Some services — Google, Apple, Stripe, most banking platforms — maintain blocklists of known disposable email providers and reject addresses from those domains at signup. If you hit this, you'll know immediately: the registration form will return an error like "Please use a valid email address."

The UCT dedicated plans include support for custom domains — you can receive email at agent@yourdomain.com instead of the default @mail.uncorreotemporal.com. That bypasses most domain-level blocklists.

---

Beyond OTPs — Magic Links and Multi-Step Flows

Not every service sends a 6-digit code. Plenty of them send a magic link — a one-time URL that logs you in or confirms your email when you visit it. The MCP server handles this with extract_verification_link:

Tool: extract_verification_link
Input: {
  "message_id": "msg_9x2p1q",
  "inbox_id": "mx_abc123@mail.uncorreotemporal.com",
  "preferred_domains": ["app.example.com"]
}
Output: {
  "verification_link": "https://app.example.com/verify?token=eyJhbGci...",
  "candidates": [
    "https://app.example.com/verify?token=eyJhbGci...",
    "https://app.example.com/unsubscribe?email=..."
  ]
}

preferred_domains nudges the extraction toward links from the service's own domain, filtering out unsubscribe links, tracking pixels, and other noise that appears in most HTML email.

Multi-step flows

The same tool chain composes naturally for flows that span multiple emails. A common pattern in developer-facing SaaS:

1. Register -> receive email confirmation link -> click it -> account activated
2. Account activated -> receive welcome email with API key -> extract API key

You don't need to restart the agent or re-create the inbox between steps. The inbox stays live for its full TTL, and wait_for_verification_email can be called multiple times against the same inbox_id. Chain two wait_for_verification_email + extract_* call pairs and you have the whole flow in one agent session.

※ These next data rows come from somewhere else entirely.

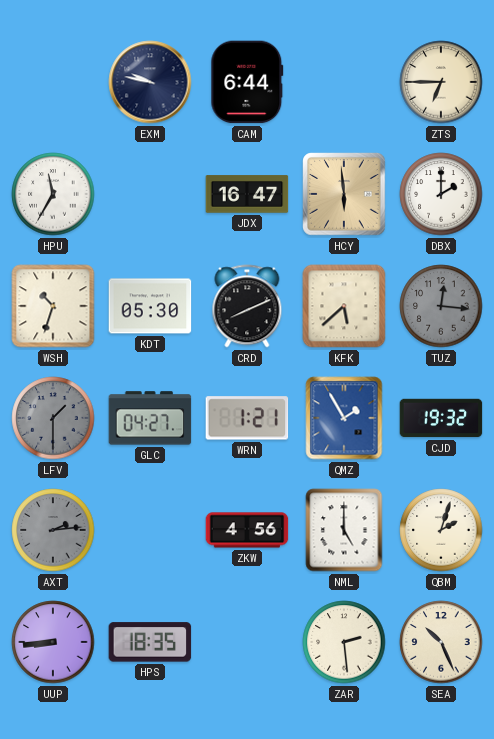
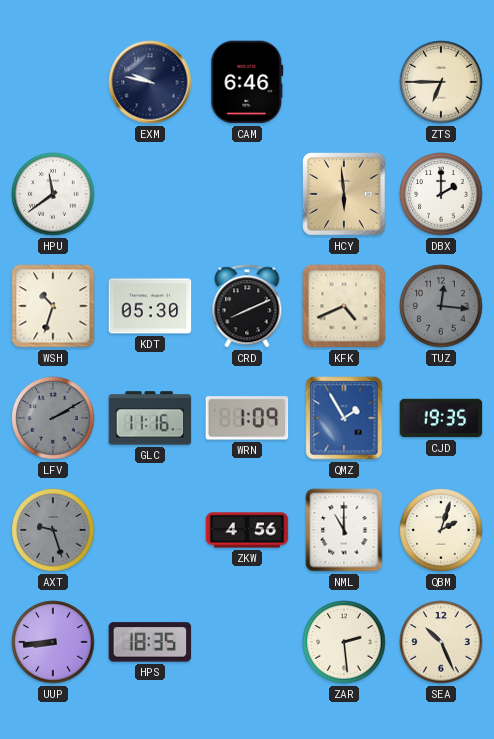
CAM: 6:44 -> 6:46
HPU: 11:35 -> 11:39
JDX: 16:47 -> none
KFK: 5:38 -> 4:41
LFV: 1:30 -> 2:10
GLC: 04:27 -> 11:16
WRN: 1:21 -> 1:09
CJD: 19:32 -> 19:35
AXT: 2:14 -> 9:27
NML: 5:00 -> 11:00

The complete_signup_flow shortcut

If your flow is straightforward — register, wait for one verification email, extract the link or OTP — there's a single tool that wraps all of it:

Tool: complete_signup_flow
Input: {
  "service_name": "app.example.com",
  "timeout_seconds": 90
}
Output: {
  "inbox_id": "mx_abc123@mail.uncorreotemporal.com",
  "email": "mx_abc123@mail.uncorreotemporal.com",
  "otp_code": "847291",
  "verification_link": "https://app.example.com/verify?token=...",
  "message_id": "msg_9x2p1q",
  "status": "received"
}

complete_signup_flow creates the inbox, waits for the email, and runs both OTP and link extraction in sequence. You get everything back in one response. For simple flows this is the cleanest approach; for multi-step or filtered flows, calling the individual tools gives you more control.

---

Try It Yourself

The fastest path from zero to a working agent loop is:

1. Sign up at uncorreotemporal.com — no credit card, API key in the dashboard immediately
2. Run claude mcp add uncorreotemporal -e UCT_API_KEY=uct_your_key_here -- uvx uncorreotemporal-mcp
3. Open a Claude Code session, type /tools, confirm the six tools are listed
4. Paste the agent loop prompt from the "Putting It All Together" section, point it at a real service, and watch it run

The free tier gives you 100 inboxes per month, which is enough to wire up and test a full registration flow. If you're running this in CI — automated integration tests, synthetic monitoring, agent-driven QA — the full MCP tool reference covers filtering options, TTL configuration, and the get_latest_email tool for cases where you need the raw message body.

The email verification wall is a solved problem. Your agent loop doesn't have to stop there.